All of the listing is to be written out word for word, with the pictures left out.
:: Data in this exercise
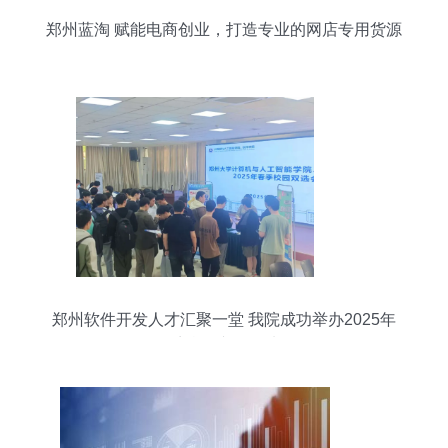
郑州蓝淘 赋能电商创业，打造专业的网店专用货源
软件开发服务
郑州软件开发人才汇聚一堂 我院成功举办2025年
春季校园专场双选会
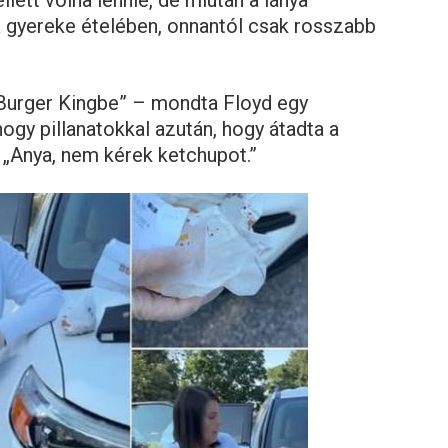
a gyereke ételében, onnantól csak rosszabb
Burger Kingbe” – mondta Floyd egy
ogy pillanatokkal azután, hogy átadta a
a: „Anya, nem kérek ketchupot.”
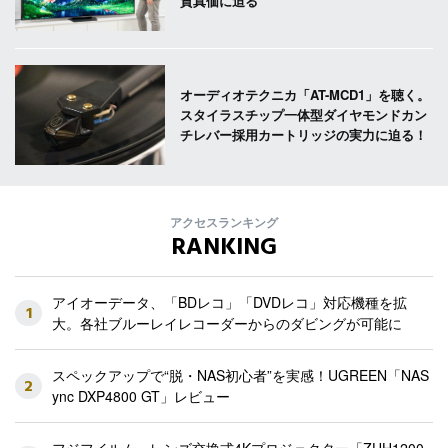
質真価に迫る
オーディオテクニカ「AT-MCD1」を聴く。
スタイラスチップ一体型ダイヤモンドカン
チレバー採用カートリッジの実力に迫る！
アクセスランキング
RANKING
アイオーデータ、「BDレコ」「DVDレコ」対応機種を拡
1
大。各社ブルーレイレコーダーからのダビングが可能に
スペックアップで“脱・NAS初心者”を実感！UGREEN「NAS
2
ync DXP4800 GT」レビュー
フジフイルム、レンズ交換式4Kプロジェクター「ZUH1200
::::
» Answer to the problem
郑州蓝淘 赋能电商创业，打造专业的网店专用货源
软件开发服务
郑州软件开发人才汇聚一堂 我院成功举办2025年
春季校园专场双选会
a gyereke ételében, onnantól csak rosszabb
Burger Kingbe” – mondta Floyd egy
ogy pillanatokkal azután, hogy átadta a
a: „Anya, nem kérek ketchupot.”
質真価に迫る
オーディオテクニカ「AT-MCD1」を聴く。
スタイラスチップ一体型ダイヤモンドカン
チレバー採用カートリッジの実力に迫る！
アクセスランキング
RANKING
アイオーデータ、「BDレコ」「DVDレコ」対応機種を拡
1
大。各社ブルーレイレコーダーからのダビングが可能に
スペックアップで“脱・NAS初心者”を実感！UGREEN「NAS
2
ync DXP4800 GT」レビュー
フジフイルム、レンズ交換式4Kプロジェクター「ZUH1200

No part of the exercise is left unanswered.